= Beginning of Section =

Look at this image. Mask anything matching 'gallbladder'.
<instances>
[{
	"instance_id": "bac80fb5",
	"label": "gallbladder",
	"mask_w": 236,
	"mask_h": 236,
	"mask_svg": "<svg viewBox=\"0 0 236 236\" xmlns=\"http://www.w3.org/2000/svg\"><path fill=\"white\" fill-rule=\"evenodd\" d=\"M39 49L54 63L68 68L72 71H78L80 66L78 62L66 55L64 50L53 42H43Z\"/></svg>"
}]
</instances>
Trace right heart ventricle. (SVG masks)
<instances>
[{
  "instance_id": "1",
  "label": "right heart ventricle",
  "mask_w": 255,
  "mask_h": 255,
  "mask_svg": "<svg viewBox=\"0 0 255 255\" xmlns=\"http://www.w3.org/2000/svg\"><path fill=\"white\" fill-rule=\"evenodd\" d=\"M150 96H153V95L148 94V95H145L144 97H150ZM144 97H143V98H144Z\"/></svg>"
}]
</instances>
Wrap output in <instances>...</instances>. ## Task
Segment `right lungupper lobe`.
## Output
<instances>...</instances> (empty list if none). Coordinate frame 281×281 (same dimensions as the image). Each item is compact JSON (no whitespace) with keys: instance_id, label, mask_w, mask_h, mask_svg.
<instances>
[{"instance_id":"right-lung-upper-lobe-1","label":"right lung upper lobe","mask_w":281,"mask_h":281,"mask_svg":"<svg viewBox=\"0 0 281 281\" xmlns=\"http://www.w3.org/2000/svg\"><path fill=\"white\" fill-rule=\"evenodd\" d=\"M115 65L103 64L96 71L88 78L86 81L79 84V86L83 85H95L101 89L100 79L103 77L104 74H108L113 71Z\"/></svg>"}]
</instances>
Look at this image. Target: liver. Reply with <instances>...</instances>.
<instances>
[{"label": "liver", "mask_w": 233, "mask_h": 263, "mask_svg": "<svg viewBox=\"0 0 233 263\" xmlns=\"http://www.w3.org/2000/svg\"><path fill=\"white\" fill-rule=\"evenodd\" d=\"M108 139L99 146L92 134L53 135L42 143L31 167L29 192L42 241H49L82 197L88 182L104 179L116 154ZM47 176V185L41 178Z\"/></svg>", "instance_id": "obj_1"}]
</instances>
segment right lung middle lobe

= End of Section =

- Work to be completed -
What's needed is every entry, returned word for word.

- Result -
Look at this image. Mask anything matching 'gallbladder'.
<instances>
[{
	"instance_id": "bac80fb5",
	"label": "gallbladder",
	"mask_w": 236,
	"mask_h": 236,
	"mask_svg": "<svg viewBox=\"0 0 236 236\" xmlns=\"http://www.w3.org/2000/svg\"><path fill=\"white\" fill-rule=\"evenodd\" d=\"M39 49L54 63L68 68L72 71H78L80 66L78 62L66 55L64 50L53 42H43Z\"/></svg>"
}]
</instances>
Trace right heart ventricle. (SVG masks)
<instances>
[{
  "instance_id": "1",
  "label": "right heart ventricle",
  "mask_w": 255,
  "mask_h": 255,
  "mask_svg": "<svg viewBox=\"0 0 255 255\" xmlns=\"http://www.w3.org/2000/svg\"><path fill=\"white\" fill-rule=\"evenodd\" d=\"M150 96H153V95L148 94V95H145L144 97H150ZM144 97H143V98H144Z\"/></svg>"
}]
</instances>
Wrap output in <instances>...</instances>. ## Task
Segment `right lungupper lobe`.
## Output
<instances>...</instances> (empty list if none). Coordinate frame 281×281 (same dimensions as the image). Each item is compact JSON (no whitespace) with keys: instance_id, label, mask_w, mask_h, mask_svg.
<instances>
[{"instance_id":"right-lung-upper-lobe-1","label":"right lung upper lobe","mask_w":281,"mask_h":281,"mask_svg":"<svg viewBox=\"0 0 281 281\" xmlns=\"http://www.w3.org/2000/svg\"><path fill=\"white\" fill-rule=\"evenodd\" d=\"M115 65L103 64L96 71L88 78L86 81L79 84V86L83 85H95L101 89L100 79L103 77L104 74H108L113 71Z\"/></svg>"}]
</instances>
Look at this image. Target: liver. Reply with <instances>...</instances>.
<instances>
[{"label": "liver", "mask_w": 233, "mask_h": 263, "mask_svg": "<svg viewBox=\"0 0 233 263\" xmlns=\"http://www.w3.org/2000/svg\"><path fill=\"white\" fill-rule=\"evenodd\" d=\"M108 139L99 146L92 134L53 135L42 143L31 167L29 192L42 241H49L82 197L88 182L104 179L116 154ZM47 176V185L41 178Z\"/></svg>", "instance_id": "obj_1"}]
</instances>
segment right lung middle lobe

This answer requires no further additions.